Smaller secondary schools could help children with special educational needs and disabilities do better in mainstream environment, Baroness Warnock told MPs today.
Baroness Warnock, whose landmark 1978 report on special education enshrined the policy of inclusion, told the Commons Education Select Committee that she felt the “size and impersonality” of large secondaries compounded some children’s problems and could even be the source of them.
The peer said she had since had doubts over the feasibility of inclusion as a general principle, something she has expressed previously, and added that for some children the transition to secondary school would be eased by if their schools were smaller.
“I believe there are a considerable number of children who don’t and will never flourish in a large school,” she told the committee. “I think there are hazards, people are not terribly good at noticing in large schools.

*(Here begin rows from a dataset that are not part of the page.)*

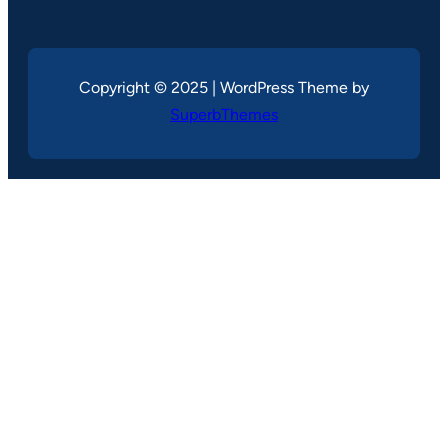
Copyright © 2025 | WordPress Theme by
SuperbThemes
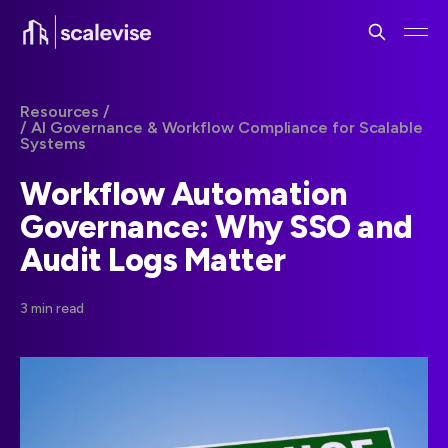
Resources /
/ AI Governance & Workflow Compliance for Scalable
Systems
Workflow Automation
Governance: Why SSO and
Audit Logs Matter
3 min read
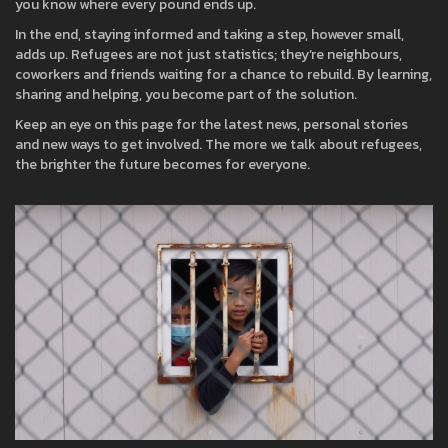
you know where every pound ends up.
In the end, staying informed and taking a step, however small,
adds up. Refugees are not just statistics; they’re neighbours,
coworkers and friends waiting for a chance to rebuild. By learning,
sharing and helping, you become part of the solution.
Keep an eye on this page for the latest news, personal stories
and new ways to get involved. The more we talk about refugees,
the brighter the future becomes for everyone.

“A lot of children flourish in large schools, but a lot don’t and these children might turn out, if they were only in a small school, really not to have any special educational needs. The needs, if not created, are compounded by the size and impersonality of the environment.
“I think this is a perfectly general observation, it was valid at the time of my report and is valid just as much now. So I do believe in the value of there being some small [or] smallish secondary schools.”
She added that the climate changes “radically” between primary and secondary schools and believes a lot of children don’t get enough attention in their first year in secondary school and start failing from then on.
She called on headteachers to pay particular attention to children in their first year of secondary school, saying: “a lot of problems could be solved, or never arise, if this was a priority for most heads”.
The education committee is holding an inquiry into the SEND system reviews and reforms.